A decisão chama atenção porque, antes de ser barrado, Márcio passou por uma avaliação psiquiátrica feita justamente para verificar se tinha condições de exercer a função. A conclusão foi de que estava apto.

“Ela analisou justamente as atribuições da função, como realização de audiências, conciliação, contato com partes e advogados, cumprimento de prazos, organização das tarefas e elaboração de projetos de sentença. Ao final, concluiu expressamente que eu estava apto para exercer a função de juiz leigo”, conta.

O documento confirma que a médica considerou Márcio capaz de atuar como juiz leigo, buscar soluções para conflitos, conduzir audiências, cumprir horários, organizar tarefas e elaborar projetos de sentença.

A avaliação também apontou dificuldades relacionadas ao autismo. Márcio pode ter uma comunicação mais literal e sentir maior desgaste em atividades com interação social contínua.
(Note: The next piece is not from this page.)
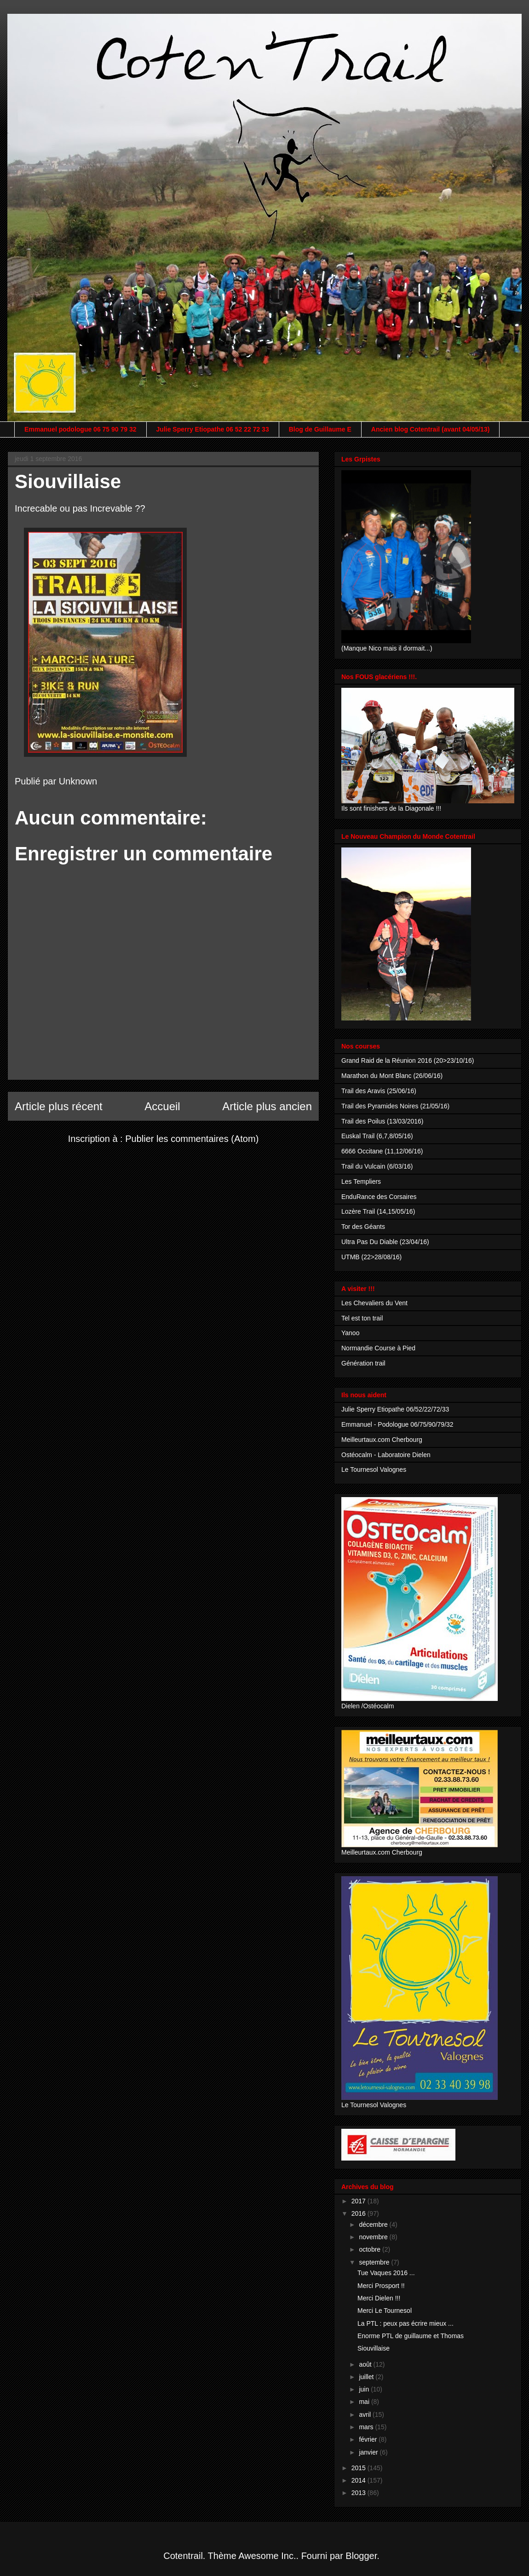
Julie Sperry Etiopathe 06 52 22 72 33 (212, 429)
Por isso, foram recomendados ajustes, como ambiente com menos barulho ou home office, comunicação preferencial por meios eletrônicos e acompanhamento psicológico.

Mesmo com as recomendações, a conclusão da psiquiatra foi direta: “encontra-se apto no momento para exercer a função de juiz leigo”.
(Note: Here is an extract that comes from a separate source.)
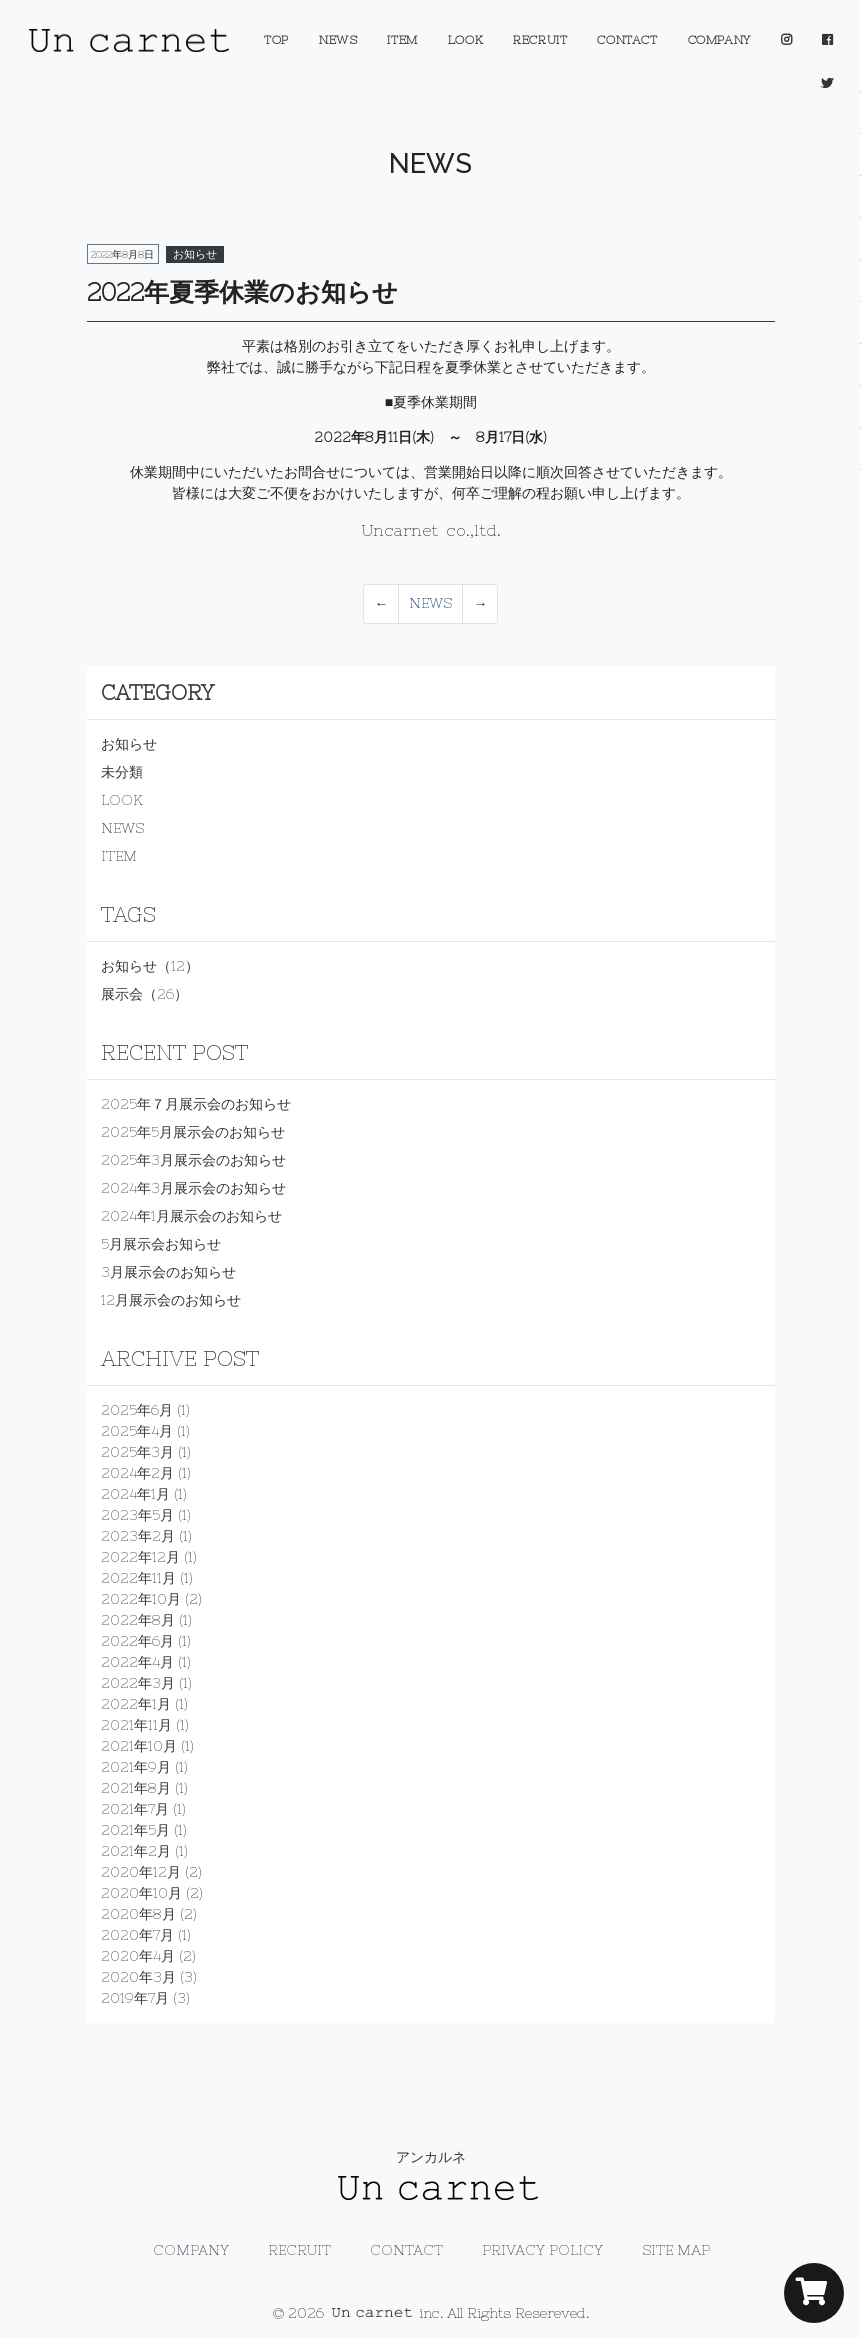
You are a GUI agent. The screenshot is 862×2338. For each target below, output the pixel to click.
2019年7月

Depois, porém, a Junta Médica chegou a outra conclusão. Embora tenha reconhecido o diagnóstico de TEA (Transtorno do Espectro Autista) e a condição de pessoa com deficiência, declarou Márcio inapto. A justificativa foi de que não seria possível conciliar as limitações decorrentes da deficiência com o exercício adequado da função no longo prazo.
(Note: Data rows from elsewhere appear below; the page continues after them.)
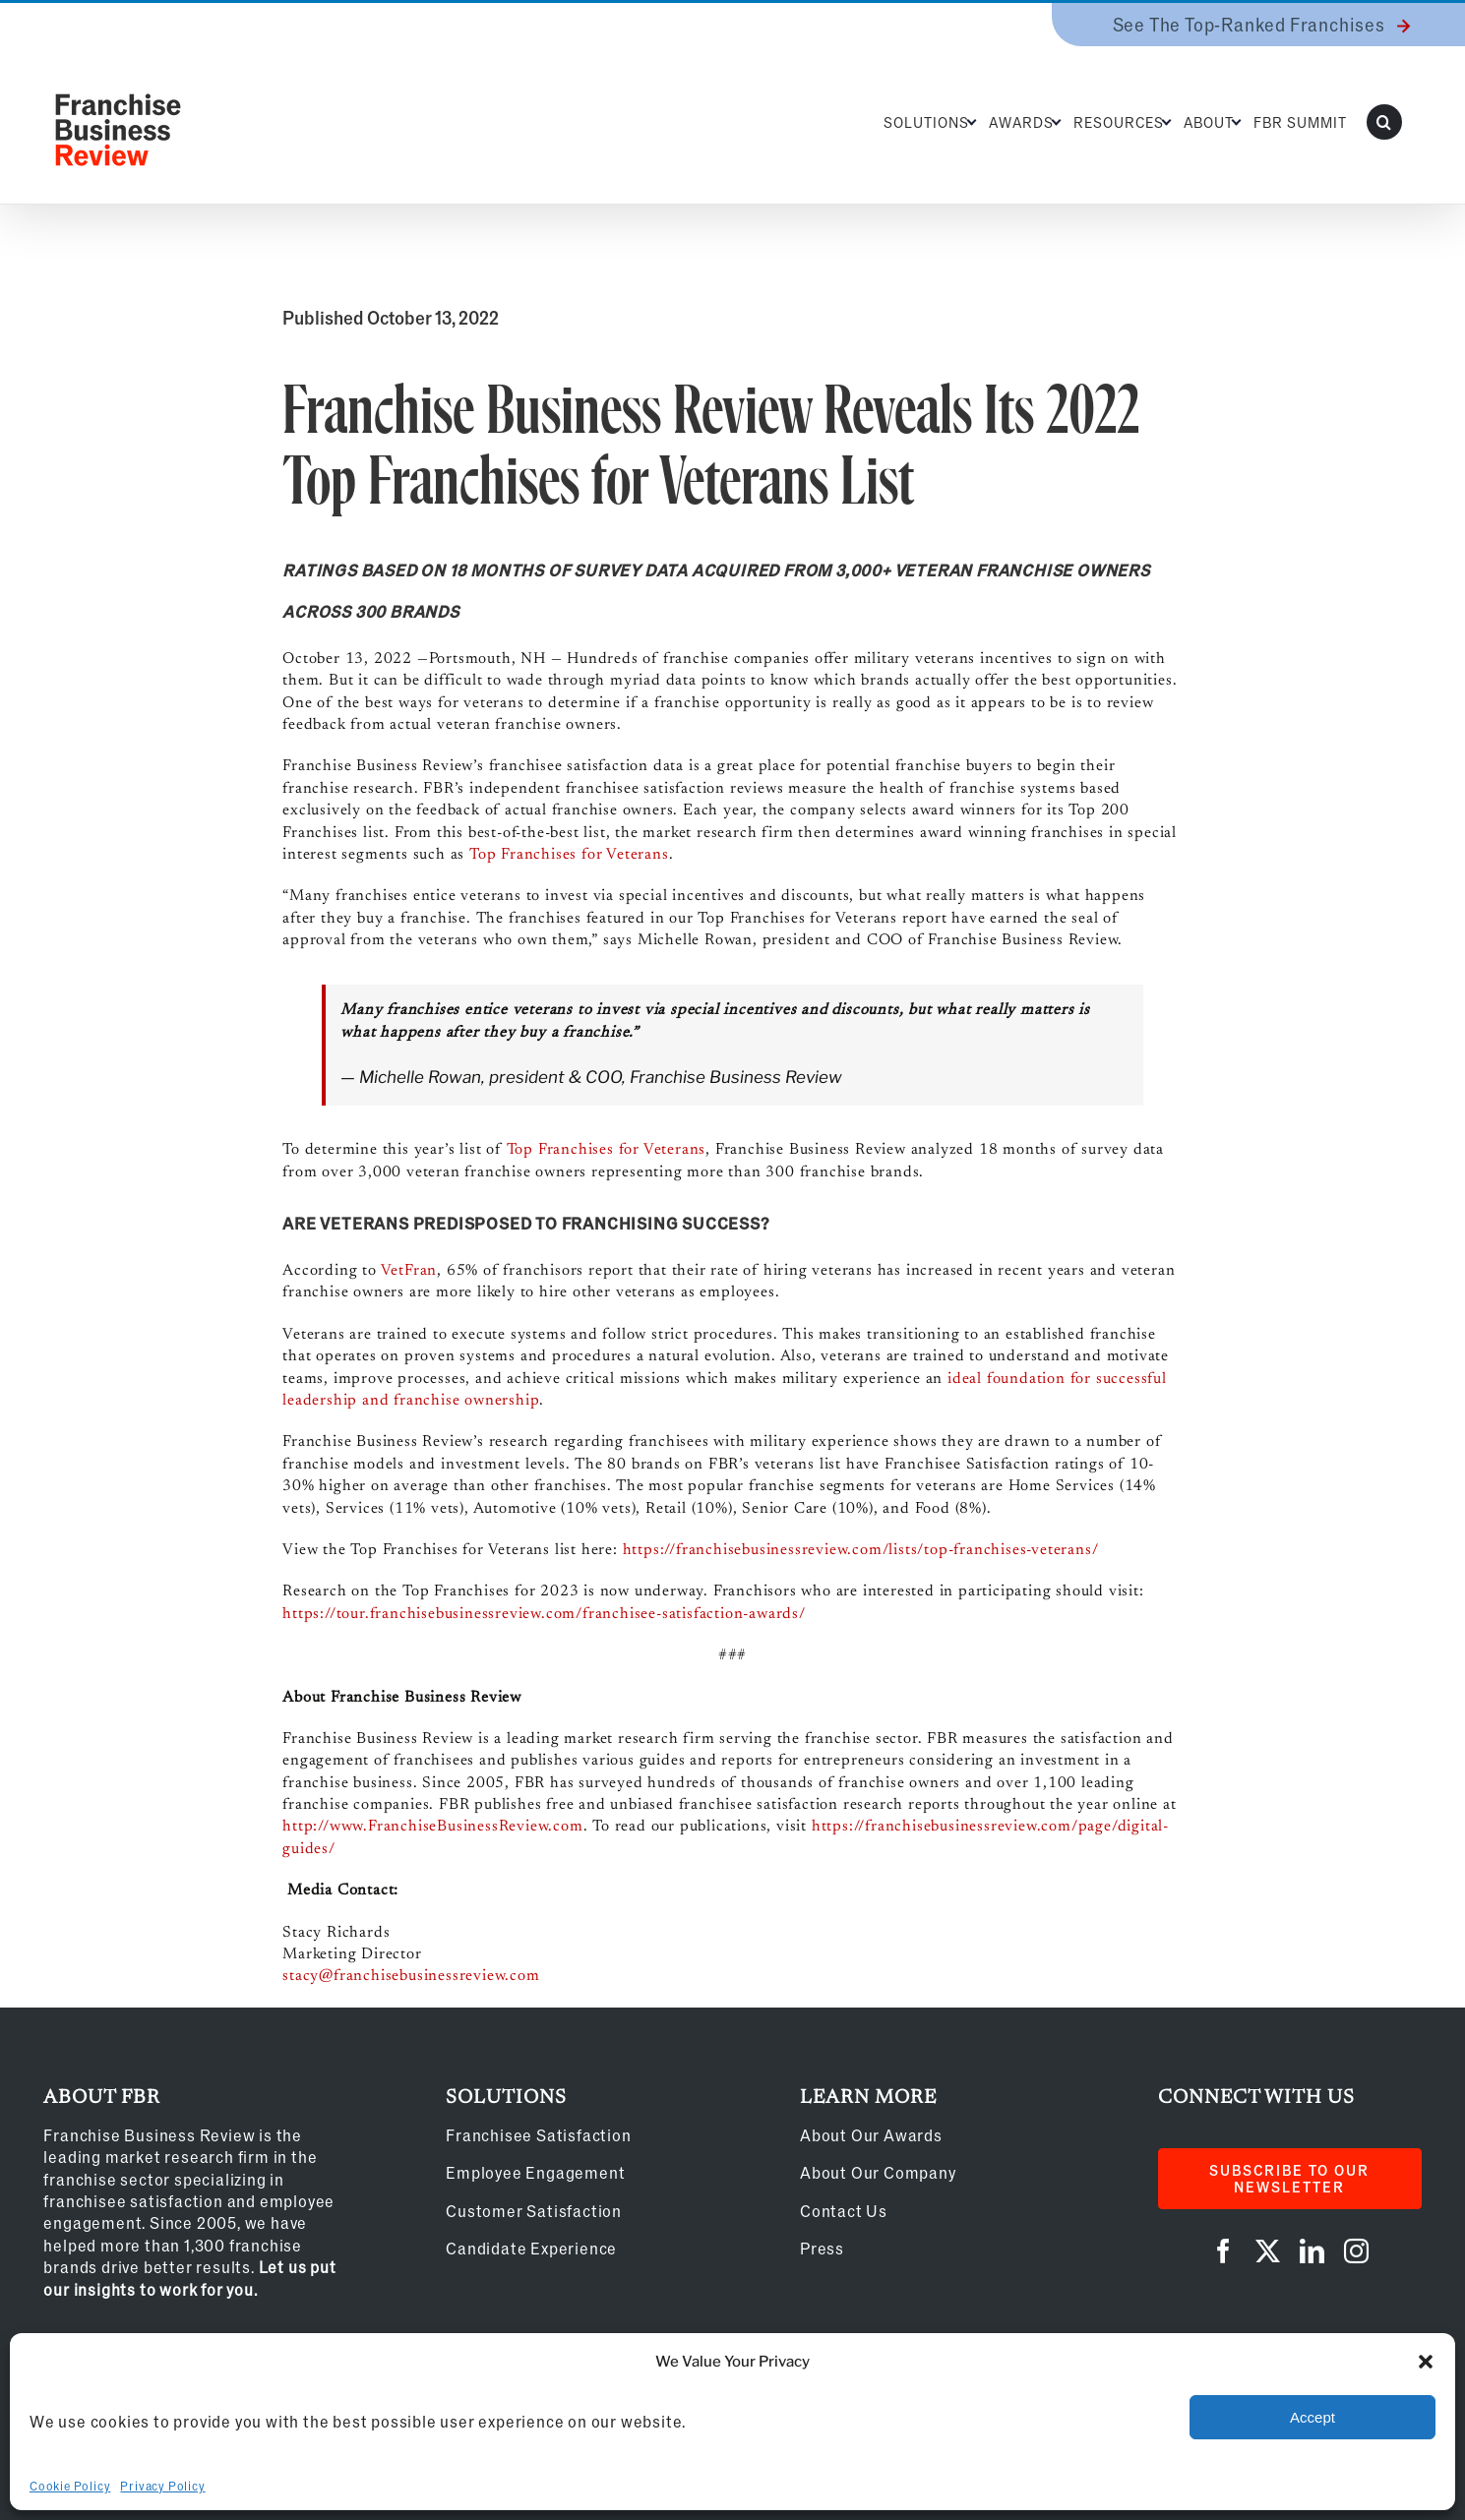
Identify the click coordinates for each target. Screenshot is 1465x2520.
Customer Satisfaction (534, 2210)
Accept (1312, 2417)
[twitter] (1267, 2251)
É essa diferença que o campo-grandense contesta. “Não estou pedindo privilégio nem redução das exigências da função. O que sustento é que devo ser avaliado pela minha capacidade concreta para exercer as atribuições, considerando as adaptações razoáveis previstas para pessoas com deficiência”, afirma.

Márcio também apresentou outras avaliações favoráveis. Um laudo médico de junho afirma que o autismo não prejudica seu raciocínio lógico, atenção, memória, capacidade de julgamento ou desempenho em atividades intelectuais. O médico o considerou plenamente apto para o trabalho.

Depois de ser considerado inapto, Márcio recorreu à Justiça. Segundo ele, uma decisão de primeira instância garantiu a reserva da vaga enquanto o caso é analisado e determinou uma perícia psiquiátrica independente.

O advogado afirma ainda que o Ministério Público apontou no processo que a avaliação completa prevista no edital não teria sido realizada e defendeu uma nova análise por outra equipe.

A discussão também chegou ao STF (Supremo Tribunal Federal). Márcio apresentou a Reclamação 99.199, que, segundo ele, está sob relatoria do ministro Gilmar Mendes.

Para o advogado, a discussão não se limita à própria vaga. “Uma pessoa reconhecida como PcD pode ser impedida de exercer uma função justamente porque necessita das adaptações razoáveis asseguradas pela legislação de inclusão, mesmo quando uma especialista do próprio Tribunal a declarou apta?”, questiona.

Ele resume sua posição em outra frase: “Não peço que o Judiciário flexibilize a função por eu ser autista; peço apenas que o próprio Judiciário aplique a mim as regras de inclusão e adaptação razoável que ele exige de toda a sociedade.”

O Campo Grande News tentou contato com o Tribunal de Justiça de Santa Catarina e segue com espaço aberto para resposta.